Stored data
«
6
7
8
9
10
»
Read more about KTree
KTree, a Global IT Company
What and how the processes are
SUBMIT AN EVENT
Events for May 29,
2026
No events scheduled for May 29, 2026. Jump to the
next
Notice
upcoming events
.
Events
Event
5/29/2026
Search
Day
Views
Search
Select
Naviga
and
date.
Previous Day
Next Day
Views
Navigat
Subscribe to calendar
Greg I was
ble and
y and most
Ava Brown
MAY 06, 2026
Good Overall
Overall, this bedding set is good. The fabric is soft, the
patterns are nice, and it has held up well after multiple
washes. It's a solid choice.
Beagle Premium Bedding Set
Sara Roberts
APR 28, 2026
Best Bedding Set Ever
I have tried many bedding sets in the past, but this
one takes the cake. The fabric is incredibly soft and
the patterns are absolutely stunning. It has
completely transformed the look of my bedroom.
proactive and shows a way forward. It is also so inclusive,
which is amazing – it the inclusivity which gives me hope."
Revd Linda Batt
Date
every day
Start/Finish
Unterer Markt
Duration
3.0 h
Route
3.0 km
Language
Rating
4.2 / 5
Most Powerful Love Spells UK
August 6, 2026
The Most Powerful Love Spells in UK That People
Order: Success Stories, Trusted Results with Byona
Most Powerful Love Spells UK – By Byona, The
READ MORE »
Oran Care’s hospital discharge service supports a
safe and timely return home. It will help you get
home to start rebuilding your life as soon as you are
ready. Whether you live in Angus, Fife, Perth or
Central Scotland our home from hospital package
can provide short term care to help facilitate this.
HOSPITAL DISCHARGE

**DIRECTIONS**
Whenever the string "Spells" shows up in a line above, copy that line.

**RESPONSE TO THE EXERCISE**
Most Powerful Love Spells UK
The Most Powerful Love Spells in UK That People
Most Powerful Love Spells UK – By Byona, The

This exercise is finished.